Is Locking Up Elderly Inmates An Unnecessary Public Expense?


Yohannes Johnson, 55, serving 75 years to life in an upstate New York prison, heads the Lifer’s and Long-Termer’s Organization, part of a growing club of inmates locked up for life nationwide, reports the Associated Press. Corrections officials are considering different options for older inmates while some research suggests keeping them locked up until they die might be an expensive and unnecessary price for the public to pay. Nationally, nearly 10 percent of more than 2.3 million inmates were serving life sentences in 2008, including 41,095 people doing life without parole, up 22 percent in five years, says The Sentencing Project, which advocates alternatives to prison.

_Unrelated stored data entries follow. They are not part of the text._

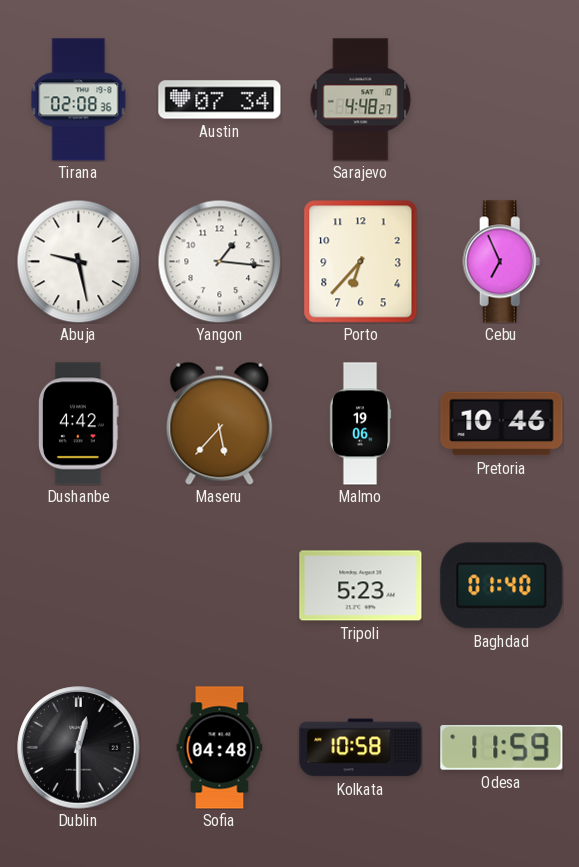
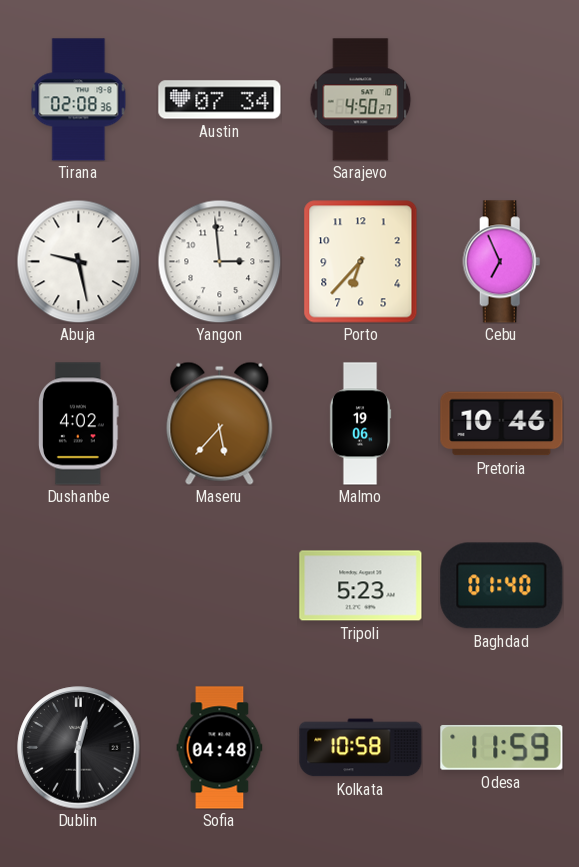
Sarajevo: 4:48 -> 4:50
Yangon: 1:16 -> 2:59
Dushanbe: 4:42 -> 4:02
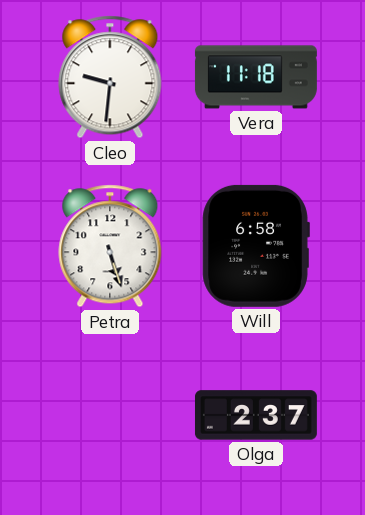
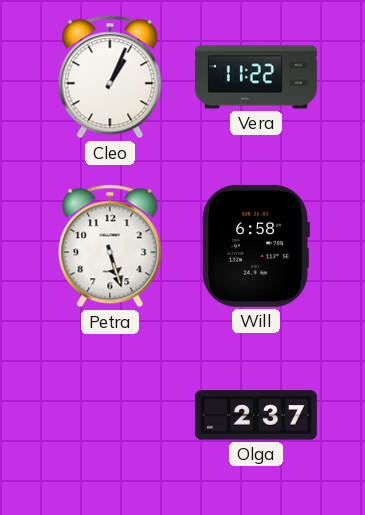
Cleo: 9:31 -> 1:04
Vera: 11:18 -> 11:22
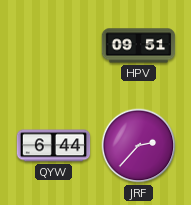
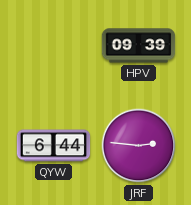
HPV: 09:51 -> 09:39
JRF: 2:37 -> 2:46
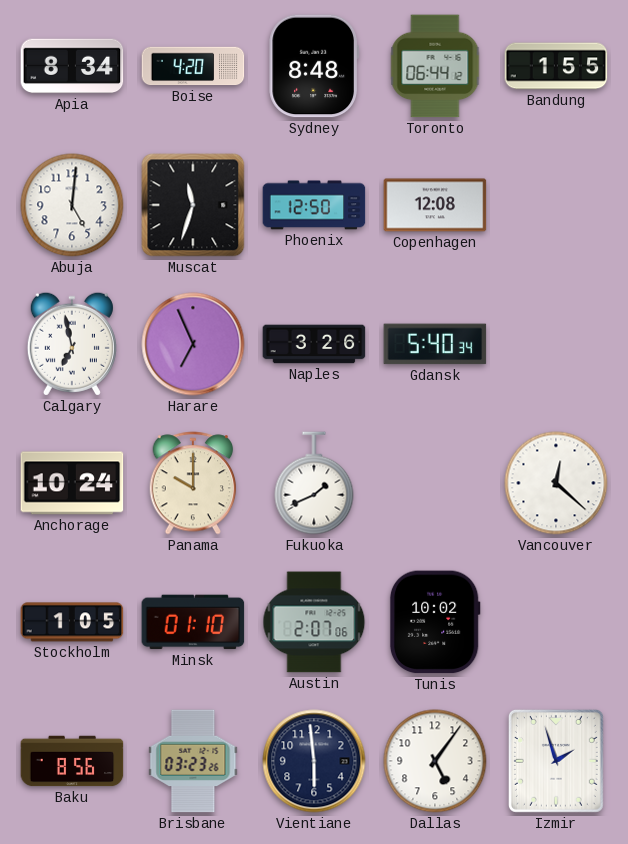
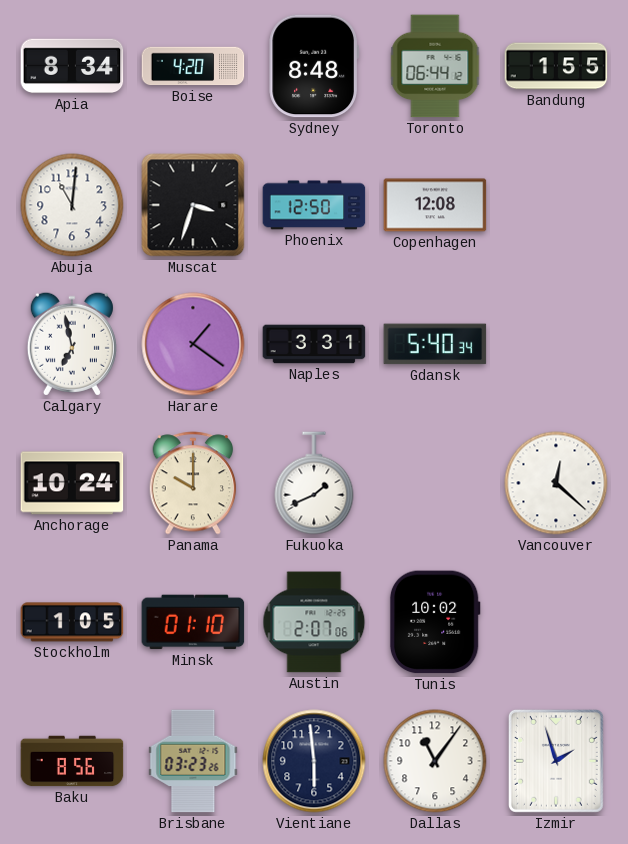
Abuja: 5:01 -> 11:01
Muscat: 11:33 -> 3:33
Harare: 6:56 -> 1:21
Naples: 3:26 -> 3:31
Dallas: 5:06 -> 11:06
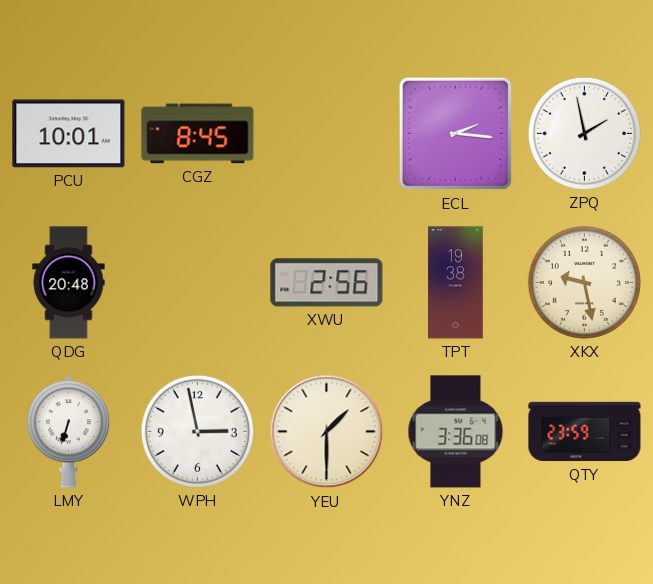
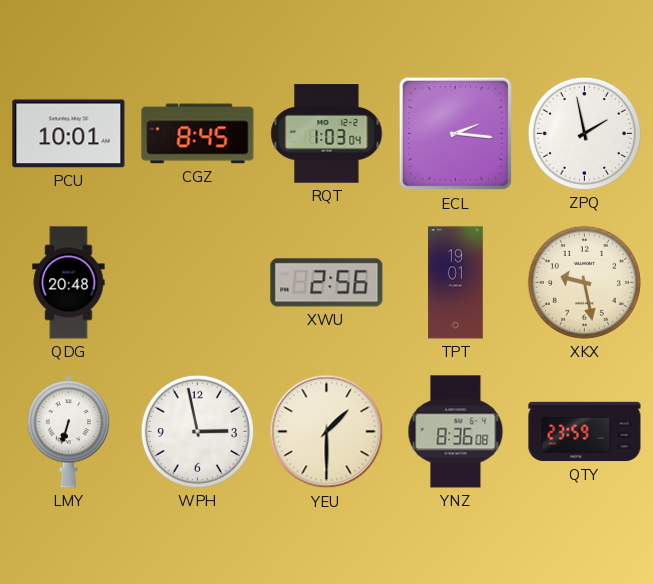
RQT: none -> 1:03
TPT: 19:38 -> 19:01
YNZ: 3:36 -> 8:36
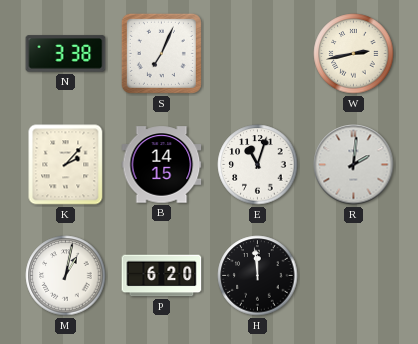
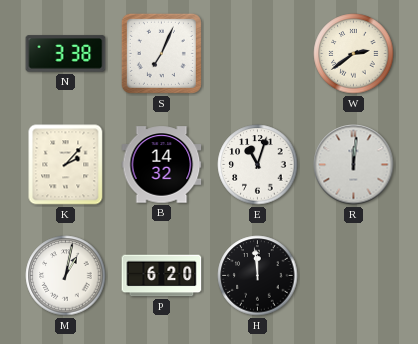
W: 2:43 -> 2:39
B: 14:15 -> 14:32
R: 2:01 -> 12:01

“The theme is we’re protecting society, then the question is: From what?” said Soffiyah Elijah of the Correctional Association of New York, a watchdog group. She said with the cost of keeping a state inmate $55,000 a year – a cost that grows as they age and their medical needs increase – a financial analysis shows that parole and probation are far cheaper punishments that can also satisfy the public need for retribution. Data show new crimes by convicted felons steadily declining from their teens through their dotage. “What kind of treatment programs should we be considering for the offenders who have a sentence of life without parole, or enter the system with sentences of 50 years to life?” New York Corrections Commissioner Brian Fischer asked on the 40th anniversary of the deadly riots at Attica, a maximum-security prison in New York State.